Check specific waters, but Pineview is closed to the possession of tiger muskie. "All tiger muskie must be immediately released." p. 37 Muskie aren't for killing in Utah.


----------



## g555 (Dec 15, 2020)

Thanks Finnegan, I did notice the no take at at Pineview. Certainly some Muskies are for the killing in UT as illustrated on the state spearfishing record from last year: 

MUSKELLUNGE, Tiger202036 lbs., 6 oz.50"22 ⅞"
Since I am unable to find any size reference in the DWR Fishing Guidebook I am beginning to think there is no minimum take size.


----------



## Critter (Mar 20, 2010)

Look under Daily Limits on page 7 of the Rules and Regs. 

You can keep 1 Tiger Musky over 40 inches which is the daily limit.


----------



## TOgden (Sep 10, 2007)

g555 said:


> I am looking to get after some Tiger Muskie's and came across a forum discussion from 2009 and a UT fishing info article Tiger Muskellunge - Utah Fish Species where they both reference a minimum take size of 40". The 2021 DWR Fishing regulation guide has no mention of a minimum size.

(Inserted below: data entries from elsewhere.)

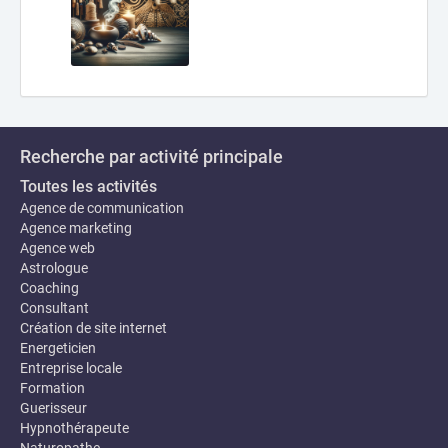
Recherche par activité principale
Toutes les activités
Agence de communication
Agence marketing
Agence web
Astrologue
Coaching
Consultant
Création de site internet
Energeticien
Entreprise locale
Formation
Guerisseur
Hypnothérapeute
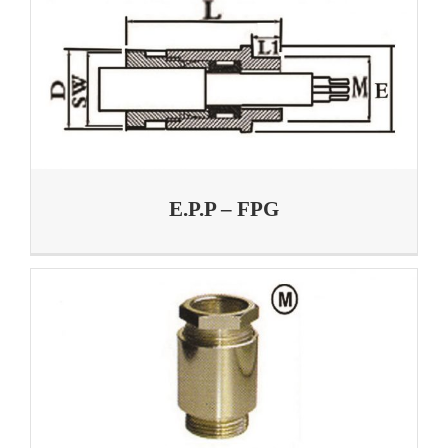
E.P.P – FPG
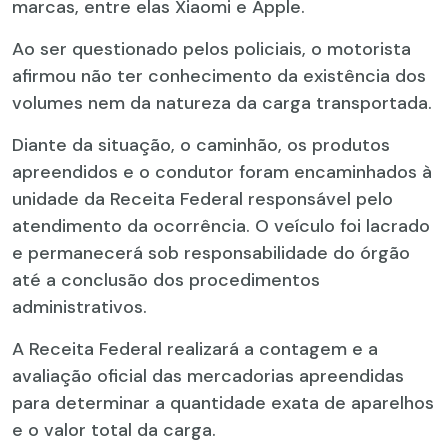
marcas, entre elas Xiaomi e Apple.
Ao ser questionado pelos policiais, o motorista
afirmou não ter conhecimento da existência dos
volumes nem da natureza da carga transportada.
Diante da situação, o caminhão, os produtos
apreendidos e o condutor foram encaminhados à
unidade da Receita Federal responsável pelo
atendimento da ocorrência. O veículo foi lacrado
e permanecerá sob responsabilidade do órgão
até a conclusão dos procedimentos
administrativos.
A Receita Federal realizará a contagem e a
avaliação oficial das mercadorias apreendidas
para determinar a quantidade exata de aparelhos
e o valor total da carga.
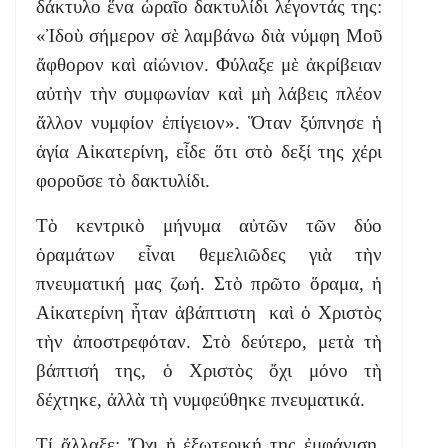
δάκτυλο ἕνα ὡραῖο δακτυλίδι λέγοντάς της:
«Ἰδοὺ σήμερον σὲ λαμβάνω διὰ νύμφη Μοῦ
ἄφθορον καὶ αἰώνιον. Φύλαξε μὲ ἀκρίβειαν
αὐτὴν τὴν συμφωνίαν καὶ μὴ λάβεις πλέον
ἄλλον νυμφίον ἐπίγειον». Ὅταν ξύπνησε ἡ
ἁγία Αἰκατερίνη, εἶδε ὅτι στὸ δεξί της χέρι
φοροῦσε τὸ δακτυλίδι.
Τὸ κεντρικὸ μήνυμα αὐτῶν τῶν δύο
ὁραμάτων εἶναι θεμελιῶδες γιὰ τὴν
πνευματική μας ζωή. Στὸ πρῶτο ὅραμα, ἡ
Αἰκατερίνη ἦταν ἀβάπτιστη καὶ ὁ Χριστὸς
τὴν ἀποστρεφόταν. Στὸ δεύτερο, μετὰ τὴ
βάπτισή της, ὁ Χριστὸς ὄχι μόνο τὴ
δέχτηκε, ἀλλὰ τὴ νυμφεύθηκε πνευματικά.
Τί ἄλλαξε; Ὄχι ἡ ἐξωτερική της ἐμφάνιση.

Can someone confirm what the current regulations regarding size are? Please site source as well. Thanks


I'm not sure where your located but a couple of places to think about are Joes Valley and Scofield. 
They put them in Scofield in August of 2017 as 7" fish, not quite four years later the DWR gillnetted a couple of 34 inchers yesterday. 
There are larger ones in Joes Valley.


----------



## g555 (Dec 15, 2020)

Critter said:


> Look under Daily Limits on page 7 of the Rules and Regs.
> 
> You can keep 1 Tiger Musky over 40 inches which is the daily limit.


Thanks Critter! Exactly what I was looking for. Not sure how I overlooked the daily limit section.


----------



## g555 (Dec 15, 2020)

TOgden said:


> I'm not sure where your located but a couple of places to think about are Joes Valley and Scofield.
> They put them in Scofield in August of 2017 as 7" fish, not quite four years later the DWR gillnetted a couple of 34 inchers yesterday.
> There are larger ones in Joes Valley.
> 
> ...


Love Joe's Valley, Beautiful area. Might have to give it a go. Thanks


----------



## Animediniol (Sep 26, 2017)

TOgden said:


> I'm not sure where your located but a couple of places to think about are Joes Valley and Scofield.
> They put them in Scofield in August of 2017 as 7" fish, not quite four years later the DWR gillnetted a couple of 34 inchers yesterday.
> There are larger ones in Joes Valley.
> 
> View attachment 148185


Nice catch!


----------